The next three Persian letters, also have the same basic form except for the dots. They are all written with a tail that drops well below the baseline. Like ا ‹alef›, د ‹dâl›, and ذ ‹zâl›, these three letters do not connect with the letter that follows them.

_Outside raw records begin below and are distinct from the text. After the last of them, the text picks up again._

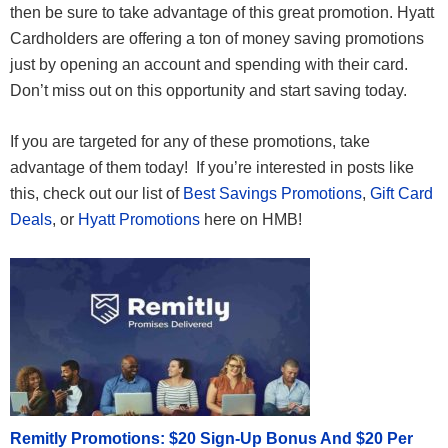
then be sure to take advantage of this great promotion. Hyatt
Cardholders are offering a ton of money saving promotions
just by opening an account and spending with their card.
Don’t miss out on this opportunity and start saving today.
If you are targeted for any of these promotions, take
advantage of them today! If you’re interested in posts like
this, check out our list of
Best Savings Promotions
,
Gift Card
Deals
, or
Hyatt Promotions
here on HMB!
Remitly Promotions: $20 Sign-Up Bonus And $20 Per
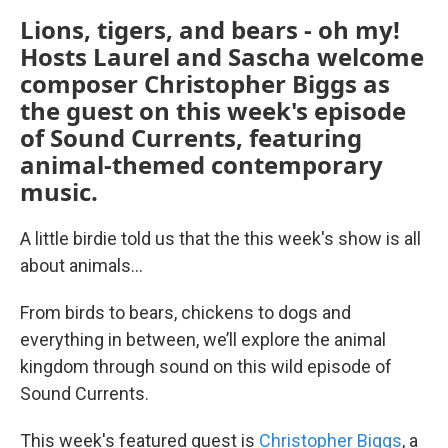
Lions, tigers, and bears - oh my!
Hosts Laurel and Sascha welcome
composer Christopher Biggs as
the guest on this week's episode
of Sound Currents, featuring
animal-themed contemporary
music.
A little birdie told us that the this week's show is all
about animals…
From birds to bears, chickens to dogs and
everything in between, we’ll explore the animal
kingdom through sound on this wild episode of
Sound Currents.
This week's featured guest is
Christopher Biggs
, a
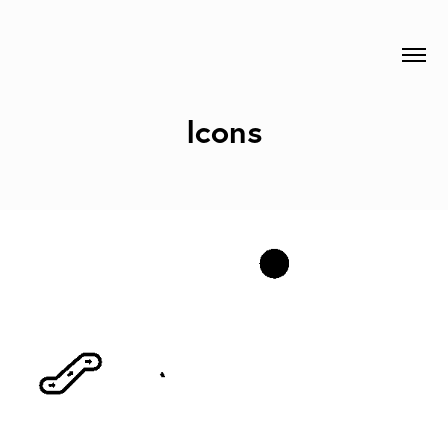
Icons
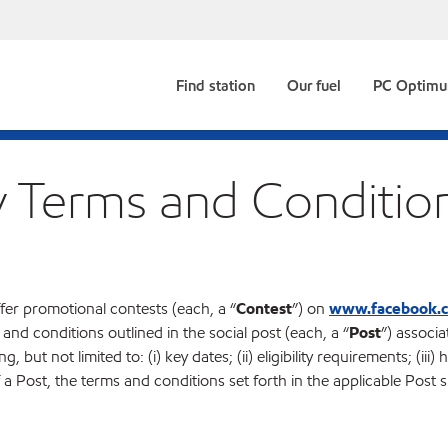
Find station
Our fuel
PC Optim
y Terms and Conditio
fer promotional contests (each, a “
Contest
”) on
www.facebook.
s and conditions outlined in the social post (each, a “
Post
”) associa
but not limited to: (i) key dates; (ii) eligibility requirements; (iii) 
 Post, the terms and conditions set forth in the applicable Post sh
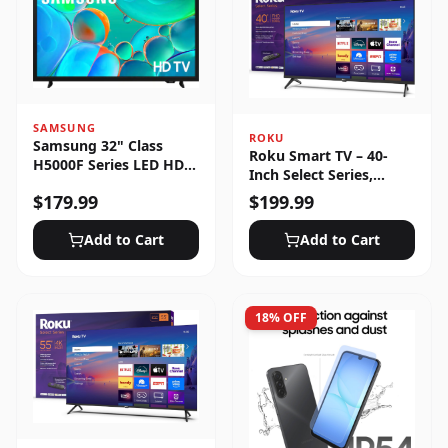
SAMSUNG
ROKU
Samsung 32" Class
Roku Smart TV – 40-
H5000F Series LED HD
Inch Select Series,
Smart Tizen TV (2025)
1080p Full HD
$
179.99
$
199.99
Add to Cart
Add to Cart
18
% OFF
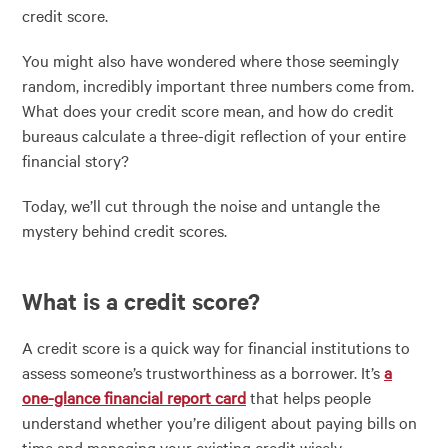
credit score.
You might also have wondered where those seemingly
random, incredibly important three numbers come from.
What does your credit score mean, and how do credit
bureaus calculate a three-digit reflection of your entire
financial story?
Today, we’ll cut through the noise and untangle the
mystery behind credit scores.
What is a credit score?
A credit score is a quick way for financial institutions to
assess someone’s trustworthiness as a borrower. It’s
a
one-glance financial report card
that helps people
understand whether you’re diligent about paying bills on
time and managing your existing credit wisely.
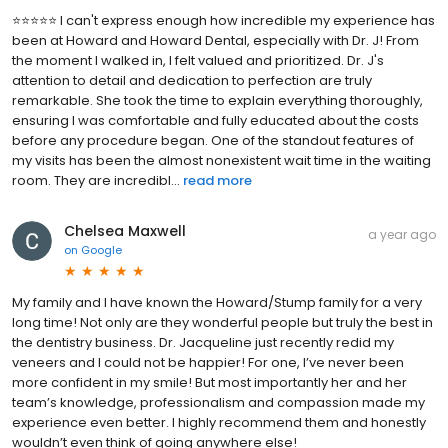
⭐️⭐️⭐️⭐️⭐️ I can't express enough how incredible my experience has
been at Howard and Howard Dental, especially with Dr. J! From
the moment I walked in, I felt valued and prioritized. Dr. J's
attention to detail and dedication to perfection are truly
remarkable. She took the time to explain everything thoroughly,
ensuring I was comfortable and fully educated about the costs
before any procedure began. One of the standout features of
my visits has been the almost nonexistent wait time in the waiting
room. They are incredibl...
read more
Chelsea Maxwell
a year ago
on
Google
My family and I have known the Howard/Stump family for a very
long time! Not only are they wonderful people but truly the best in
the dentistry business. Dr. Jacqueline just recently redid my
veneers and I could not be happier! For one, I’ve never been
more confident in my smile! But most importantly her and her
team’s knowledge, professionalism and compassion made my
experience even better. I highly recommend them and honestly
wouldn’t even think of going anywhere else!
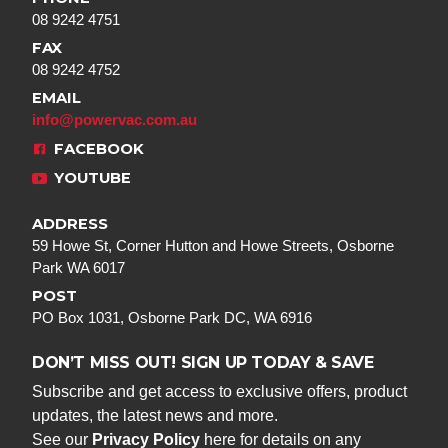
08 9242 4751
FAX
08 9242 4752
EMAIL
info@powervac.com.au
FACEBOOK
YOUTUBE
ADDRESS
59 Howe St, Corner Hutton and Howe Streets, Osborne
Park WA 6017
POST
PO Box 1031, Osborne Park DC, WA 6916
DON’T MISS OUT! SIGN UP TODAY & SAVE
Subscribe and get access to exclusive offers, product
updates, the latest news and more.
See our
Privacy Policy
here for details on any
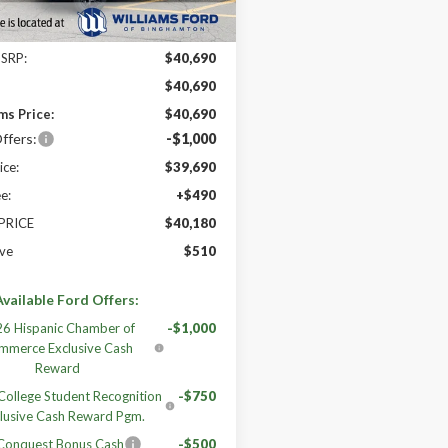
Less
MSRP:
$40,690
:
$40,690
ms Price:
$40,690
ffers:
-$1,000
ice:
$39,690
e:
+$490
 PRICE
$40,180
ve
$510
vailable Ford Offers:
6 Hispanic Chamber of
-$1,000
mmerce Exclusive Cash
Reward
ollege Student Recognition
-$750
lusive Cash Reward Pgm.
 Conquest Bonus Cash
-$500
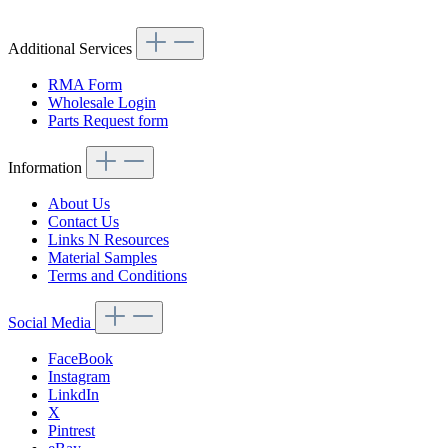
Additional Services
RMA Form
Wholesale Login
Parts Request form
Information
About Us
Contact Us
Links N Resources
Material Samples
Terms and Conditions
Social Media
FaceBook
Instagram
LinkdIn
X
Pintrest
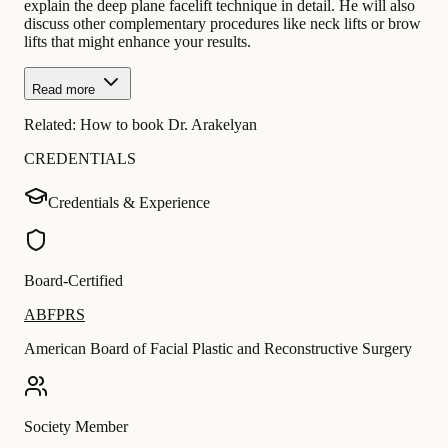
explain the deep plane facelift technique in detail. He will also
discuss other complementary procedures like neck lifts or brow
lifts that might enhance your results.
Read more
Related:
How to book Dr. Arakelyan
CREDENTIALS
Credentials & Experience
Board-Certified
ABFPRS
American Board of Facial Plastic and Reconstructive Surgery
Society Member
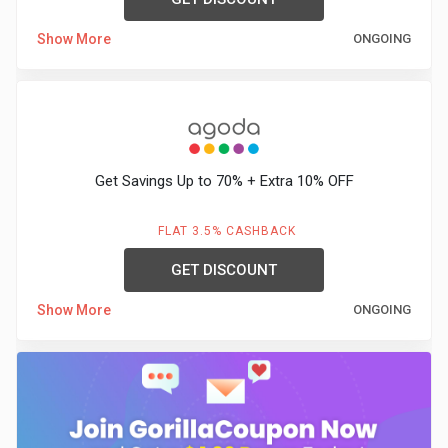
Show More
ONGOING
Get Savings Up to 70% + Extra 10% OFF
FLAT 3.5% CASHBACK
GET DISCOUNT
Show More
ONGOING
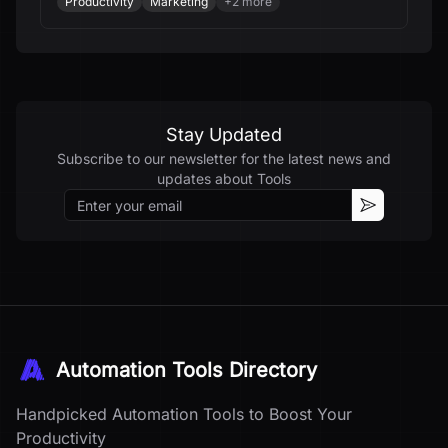
Productivity
Marketing
+
2
more
Stay Updated
Subscribe to our newsletter for the latest news and
updates about
Tools
Email
Subscribe
Automation Tools Directory
Handpicked Automation Tools to Boost Your
Productivity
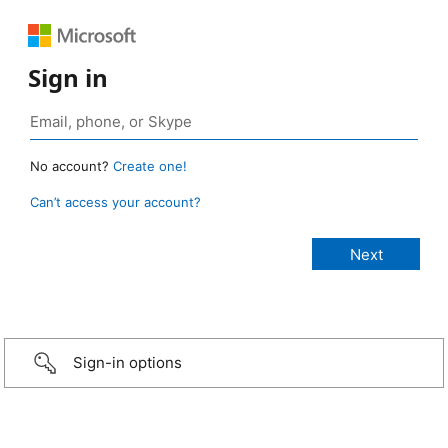
Sign in
No account?
Create one!
Can’t access your account?
Sign-in options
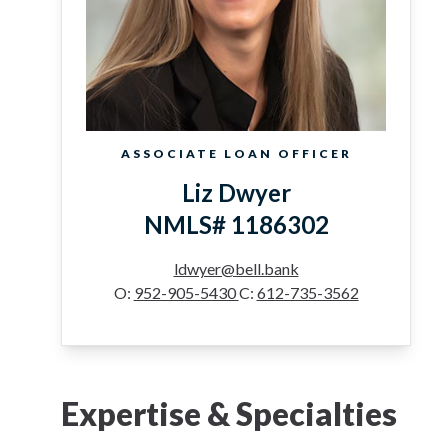
ASSOCIATE LOAN OFFICER
Liz Dwyer
NMLS# 1186302
ldwyer@bell.bank
O:
952-905-5430
C:
612-735-3562
Expertise & Specialties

‌ر‌ ‌ر‌‍ ‍‌ر‌‍ ‍‌ر‌ ‌ر‌‌ر‌‌ر‌
  ‹re› does not connect with the following letter

The letter ر   ‹re› is pronounced as [ɾ], that is, it is produced by striking the tongue against the roof of the mouth just behind the teeth, then expelling air over the middle of the tongue, similar to the r in the Scottish English pronunciation of free or the tt in the American English and Australian English better. Between vowels, it is often trilled like rr in the Spanish word perro. Its name, ‹re›, sounds similar to a quick pronunciation of the English word "ray".


در د ر در
  ‹dar› ‹d› ‹r›

As shown below the word در   ‹dar› (“door”), the letter ر does not join with the letter that follows it.


چرا چ‍ ‍ر ا چرا
‹cerâ› ‹c› ‹r› ‹â›

چ followed by ر and ا spells the word چرا   ‹cerâ› (“why”). Recall that ‹e›, like other short vowels, is not usually written in Persian.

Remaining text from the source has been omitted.